Un mundo pintado de sangre, amor y miedos

Protagonistas. Alex Lawther y Jessica Barden. La serie no sería la misma sin sus excelentes actuaciones.

Una pareja de adolescentes emprenden un viaje que les deparará un cambio radical en sus vidas. Puede que uno piense que es una road movie más, pero la serie The end of the f...ing world tiene de todo, menos lugares comunes.

Producida por Canal 4 y All 4 en el Reino Unido -también la BBC participó en la producción- se estrenó en Netflix el 5 de enero.

En los primeros minutos del primer capítulo (son ocho en total, con una duración de 20 minutos cada uno) James (Alex Lawther), de 17 años, se define a sí mismo como un psicópata. Ya ha matado a animales y quiere ir "por una presa mayor". Y elige a una compañera de colegio, Alyssa (Jessica Barden), sin saber que la joven es una bomba a punto a explotar.

Así la singular pareja emprende un viaje que les deparará una experiencia sangrienta y la generación de un vínculo amoroso, que surge a pesar de todos los contratiempos, o quizá a partir de ellos.

Mezcla de Bonnie and Clyde y de Asesinos por naturaleza, estos adolescentes desencantados con la vida, con su familia y con su entorno, se tienen el uno al otro, a pesar de que James se quiera convencer de su primigenio propósito de asesinar a Alyssa.

Basada en cómic The end of the f...ing world, del norteamericano Charles Forsman, es imposible no empatizar con estos chicos desencantandos, con su carga de angustia existencial y, sin embargo, con una pulsión vital inmensa que los lleva a unirse cada vez más y alejarse del resto del mundo, que no los comprende, que los desengaña y no los acepta.

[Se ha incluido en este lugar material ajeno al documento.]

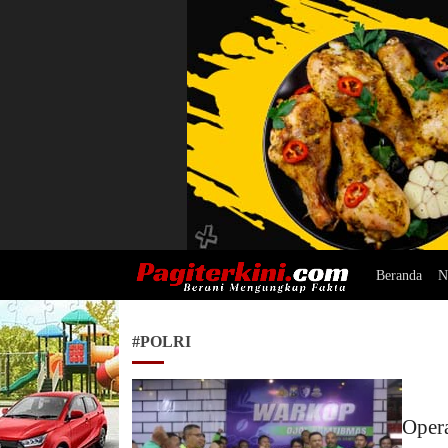
Beranda
N
Pagiterkini.com
Berani Mengungkap Fakta
#POLRI
Opera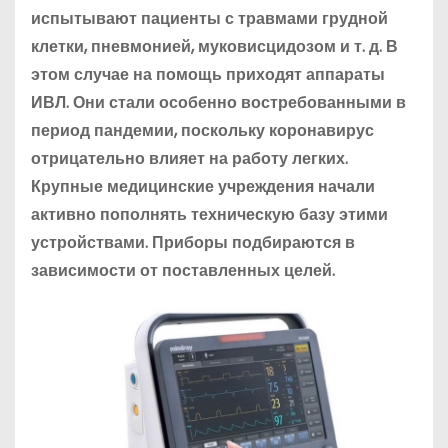
испытывают пациенты с травмами грудной
клетки, пневмонией, муковисцидозом и т. д. В
этом случае на помощь приходят аппараты
ИВЛ. Они стали особенно востребованными в
период пандемии, поскольку коронавирус
отрицательно влияет на работу легких.
Крупные медицинские учреждения начали
активно пополнять техническую базу этими
устройствами. Приборы подбираются в
зависимости от поставленных целей.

Los adultos representan un mundo al que no quieren pertenecer: padres que nos los comprenden, un pedófilo, un perverso con las mujeres, un padre idealizado que no está a la altura de los sueños de su hija.

Más allá del nihilismo extremo de los personajes, la serie -que resulta muy difícil no ver de un solo tirón- funciona a partir de la magistral interpretación de sus protagonistas, gigantes actores a pesar de su edad y que ya tienen papeles destacados. En el caso de Alan Lawther, fue el joven Alan Turing en El código enigma y el protagonista de un capítulo, Shut Up and Dance, de la tercera temporada de Black Mirror y Jessica Barden fue Justine en la serie Penny Dreadful.

Ellos se embarcan en este viaje donde el humor, el sarcasmo, la decepción y el amor estarán presentes. Imposible no querer acompañarlos. Imposible no quererlos.